“Most assuredly,” she responded, turning towards me. “When you emerged from the house you were met by the man who acted the part of police-constable, a London ruffian, and being blind, at once fell into the trap. I saved you, for I saw that by securing your silence in exchange for your life I should also secure you as an agent who might be useful to the two men into whose clutches I had so suddenly and hopelessly fallen. This proved correct, for ere long your assistance became of greatest use. On the morning when we parted, accompanied by Gechkuloff, I visited your chambers, and made a search there to ascertain who and what you were. Having once embarked on the conspiracy with these two men, whom I found were powerful factors in Bulgarian politics, I was compelled to assist them in disposing of the body—which was placed in the cellar beside the Thames, and allowed to float out with the tide. Then, having sent the servants on holiday, I removed the blood-stains, and worked the crochet cover for the couch.”
“You told me that those stains were of coffee that you had spilled there,” Mabel said.
“True,” she answered. “But I was compelled to deceive you. I left you soon afterwards, for by Roesch’s influence I became appointed English governess to the two youngest children of Prince Ferdinand, and it was while at Sofia that I suggested to the Minister of Finance the scheme for placing the concessions in the hands of Mr Heaton, whom I had heard was now suffering from an unaccountable loss of memory, and recollected nothing of the past. The subject was mooted to Prince Ferdinand, who in all good faith empowered me to treat with Mr Heaton, and before long several formidable concessions were floated in the City. The most remarkable thing was Mr Heaton’s absolute ignorance of all the past. He was as wax in the hands of the two men who had become my masters. Only at the last coup, when they desired to raise a loan of half a million sterling, intending to appropriate it to their own uses, did he refuse to render us further assistance. It was as though his memory had suddenly returned to him, and he suspected.”
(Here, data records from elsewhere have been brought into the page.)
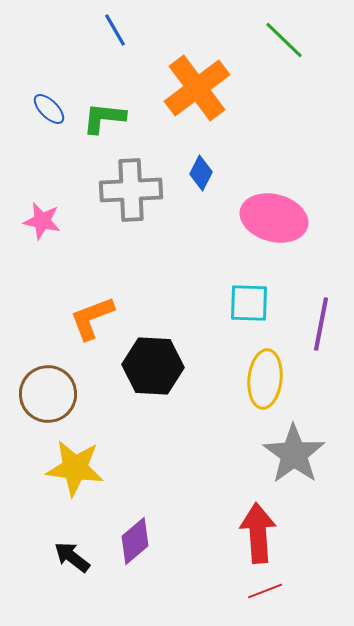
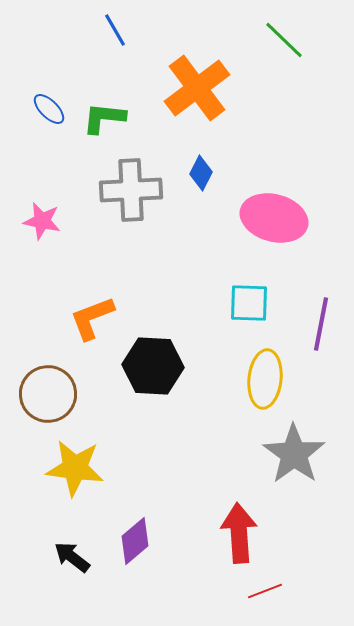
red arrow: moved 19 px left
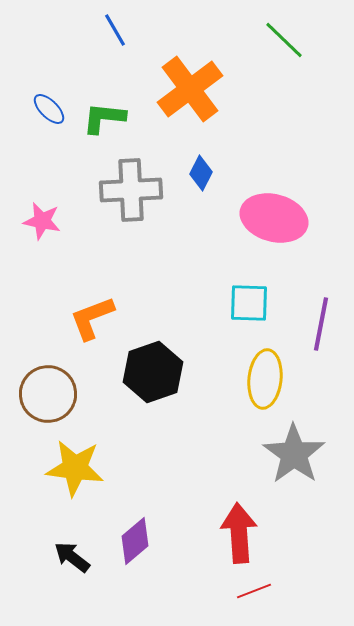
orange cross: moved 7 px left, 1 px down
black hexagon: moved 6 px down; rotated 22 degrees counterclockwise
red line: moved 11 px left
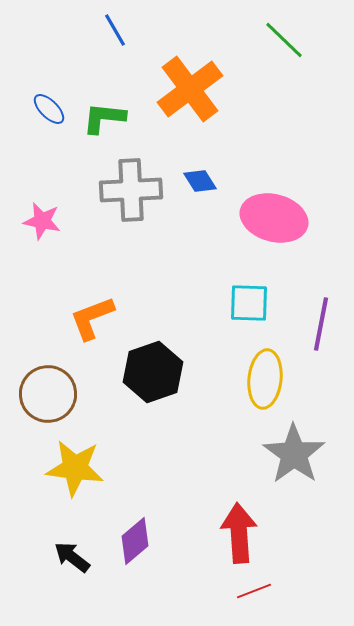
blue diamond: moved 1 px left, 8 px down; rotated 60 degrees counterclockwise
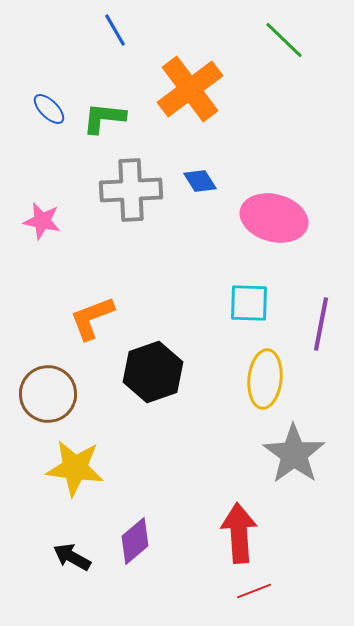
black arrow: rotated 9 degrees counterclockwise
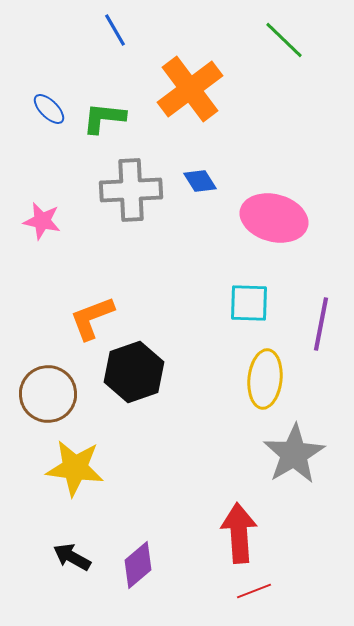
black hexagon: moved 19 px left
gray star: rotated 6 degrees clockwise
purple diamond: moved 3 px right, 24 px down
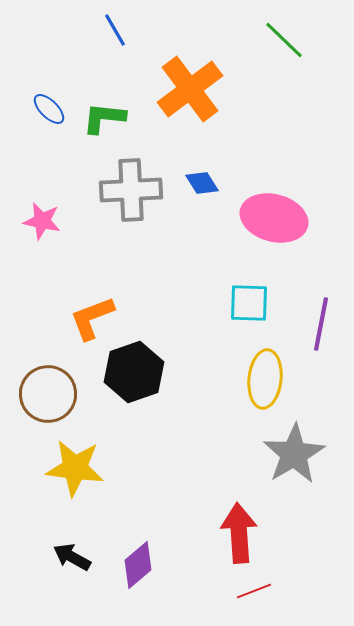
blue diamond: moved 2 px right, 2 px down
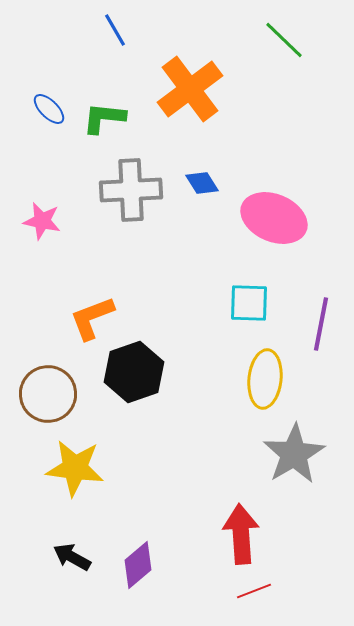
pink ellipse: rotated 8 degrees clockwise
red arrow: moved 2 px right, 1 px down
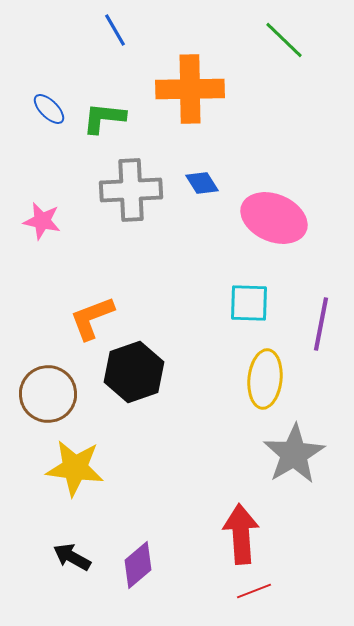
orange cross: rotated 36 degrees clockwise
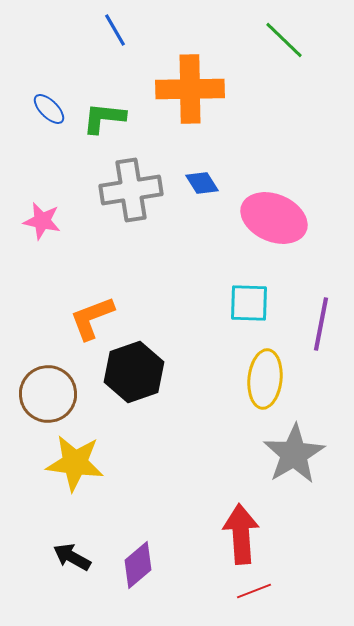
gray cross: rotated 6 degrees counterclockwise
yellow star: moved 5 px up
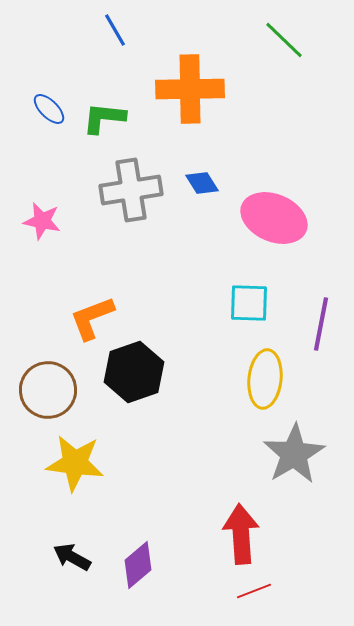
brown circle: moved 4 px up
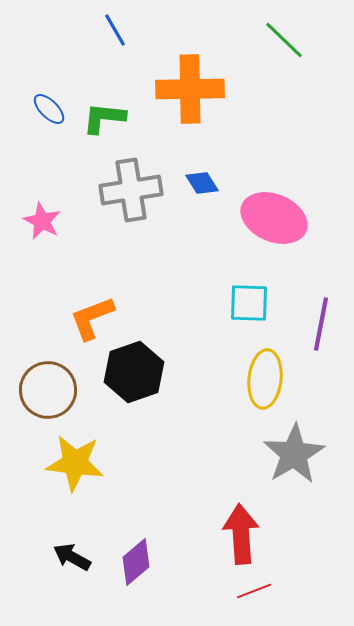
pink star: rotated 15 degrees clockwise
purple diamond: moved 2 px left, 3 px up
“My memory had then returned,” I said briefly, marvelling at her remarkable narrative. “But what reason had the men in making those elaborate preparations for the assassination of the Prince?”
“There were two reasons. One was that by the execution of the deed they were empowered to raise upon post-obits large sums, repayable when the young Prince came to the accession, and, secondly, they had found out that he had, by some means, discovered the huge defalcations which had been made in the Ministry of Finance at Sofia, and feared that he might expose them.”
“But you say that, although they had intention of assassinating him, they did not actually do so?” Hickman observed.
“No. They were not the actual assassins.”
“Then who was?” demanded Mabel.
The woman stood in silence, her lips hard-set, her face drawn.
“The truth must be told,” she said at last. “It is, I suppose, useless to try and conceal it now.”